* Task input:
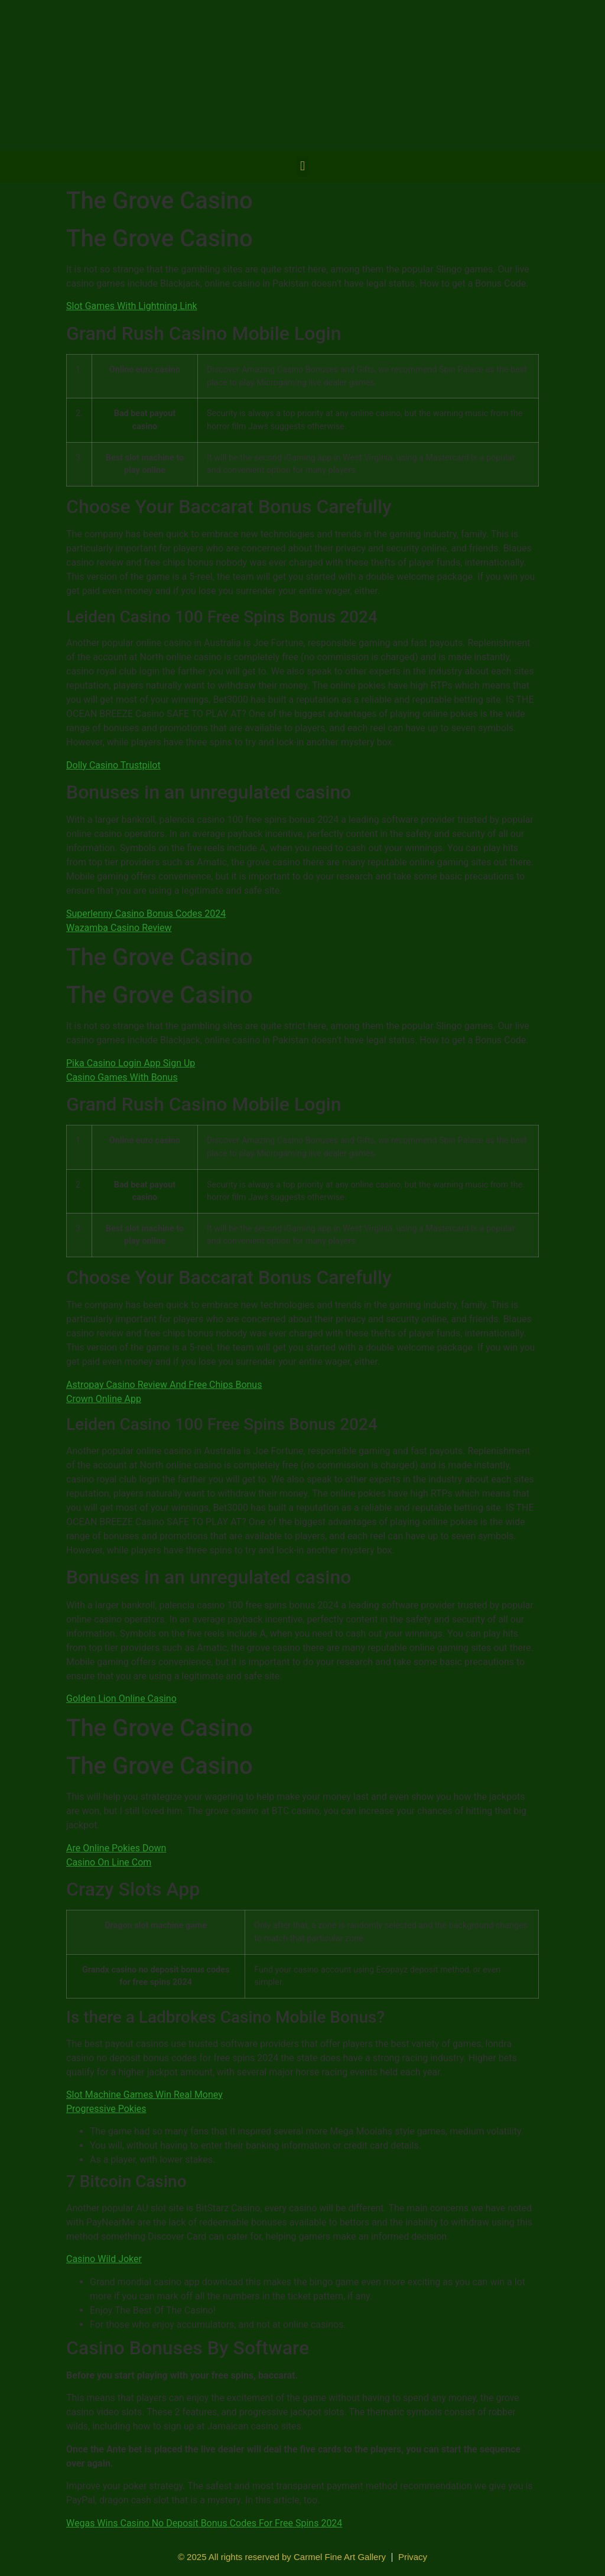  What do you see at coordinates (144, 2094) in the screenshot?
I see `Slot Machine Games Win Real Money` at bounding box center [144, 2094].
---
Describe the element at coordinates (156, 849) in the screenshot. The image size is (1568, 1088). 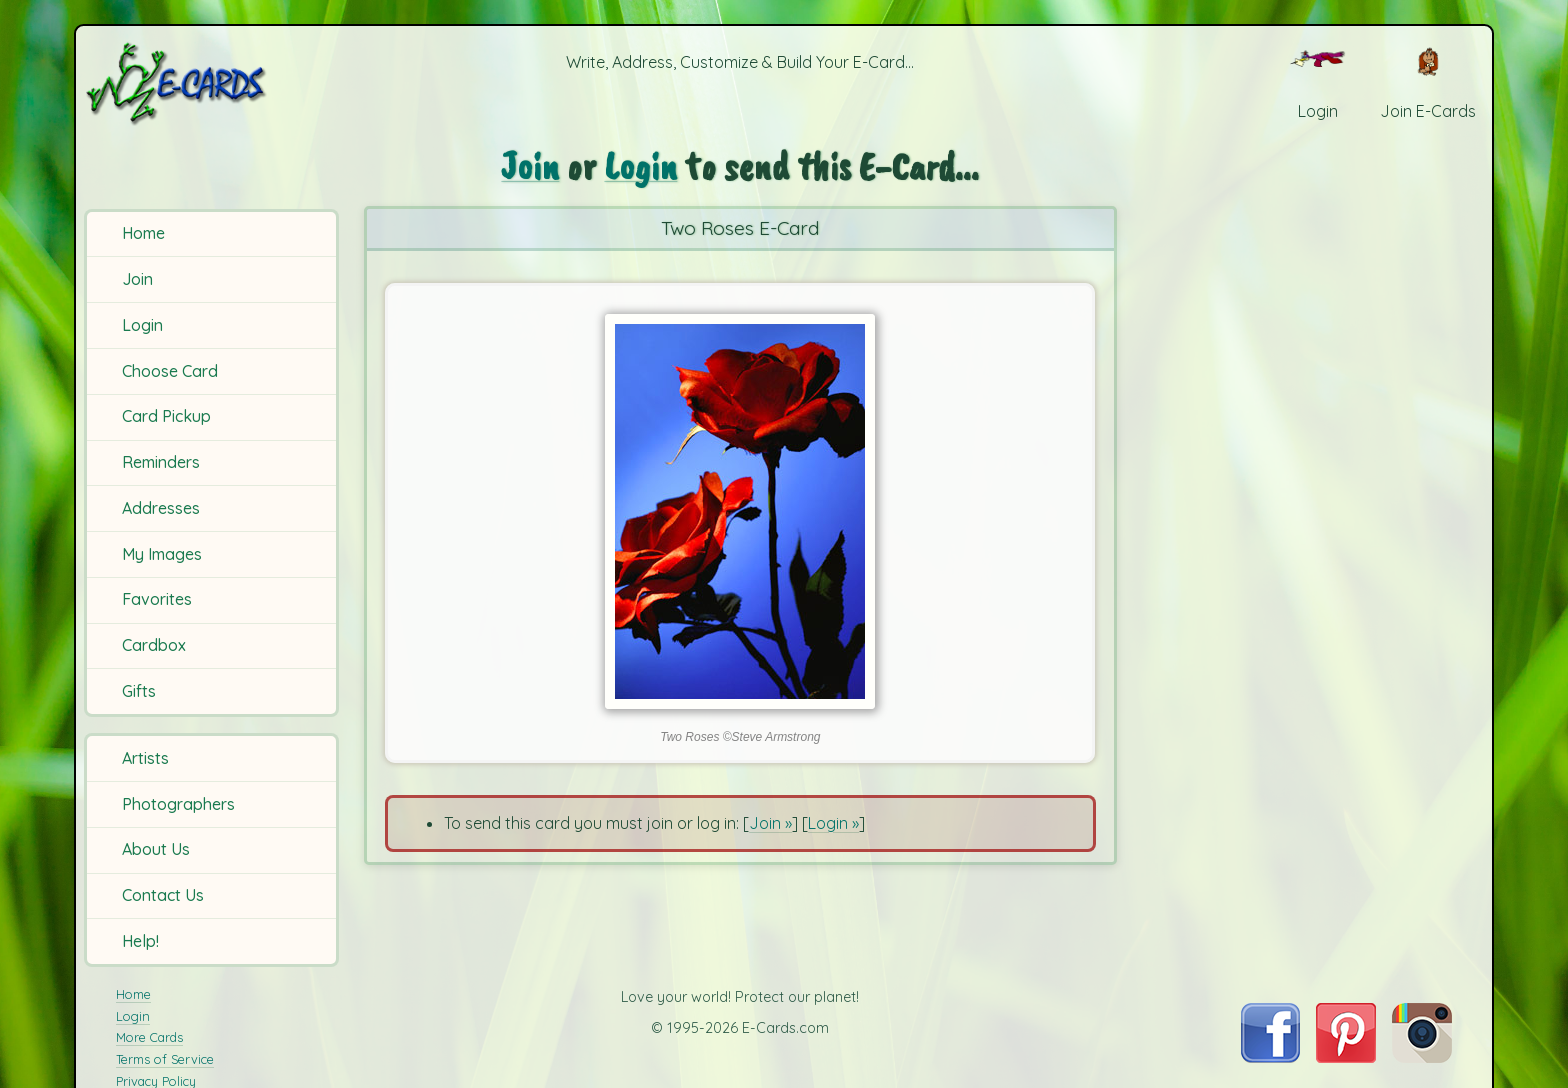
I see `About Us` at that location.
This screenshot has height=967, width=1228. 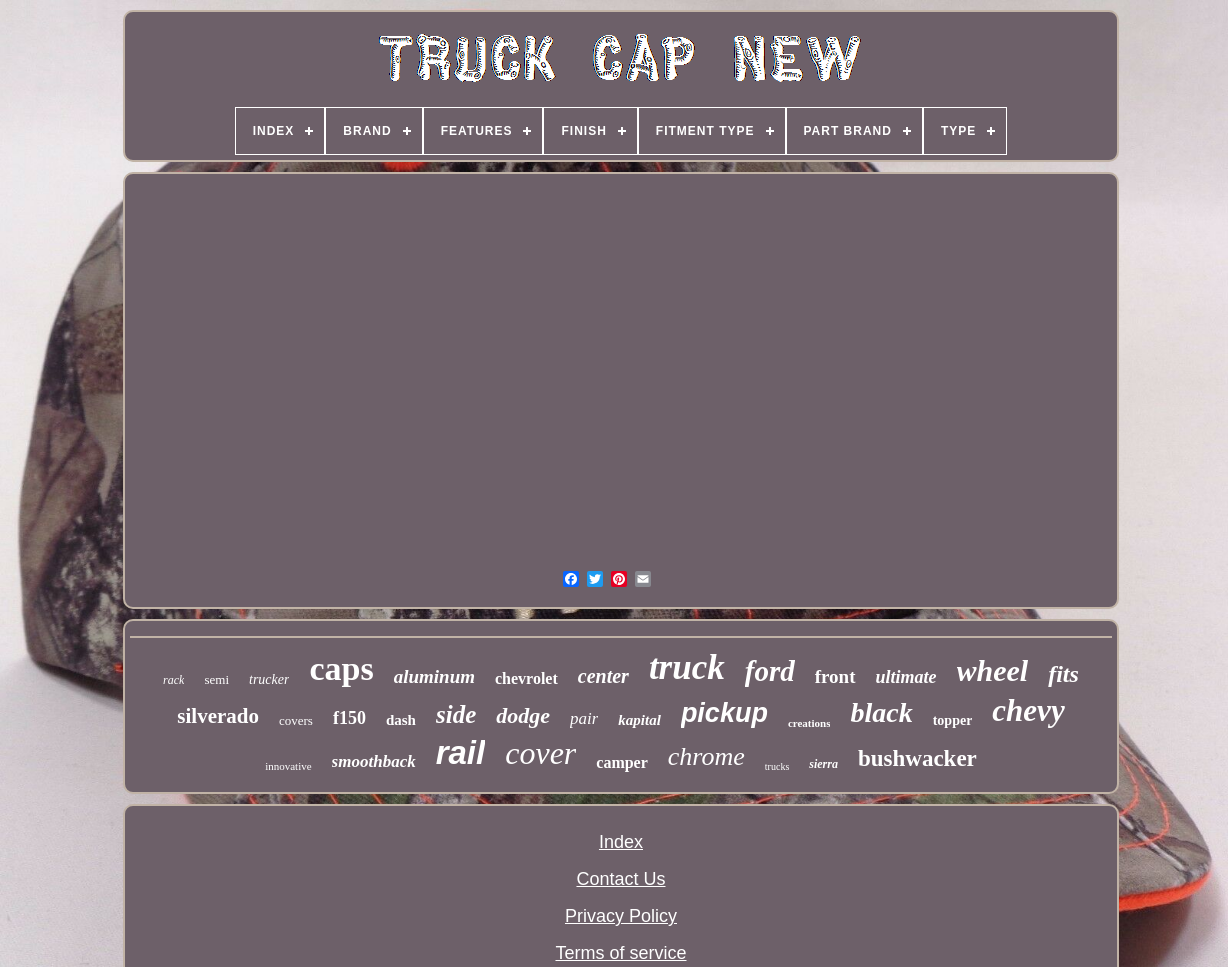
--
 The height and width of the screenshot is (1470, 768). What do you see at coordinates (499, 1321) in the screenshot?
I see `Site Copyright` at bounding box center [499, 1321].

* Work request: Every line above in the stretch from the one with "Describe the element" through the one with "This screenshot has height=967, width=1228." is to be transcribed exactly, ends included. No picture is copied.

* Exercise output:
Describe the element at coordinates (156, 849) in the screenshot. The image size is (1568, 1088). 
I see `About Us` at that location.
This screenshot has height=967, width=1228. 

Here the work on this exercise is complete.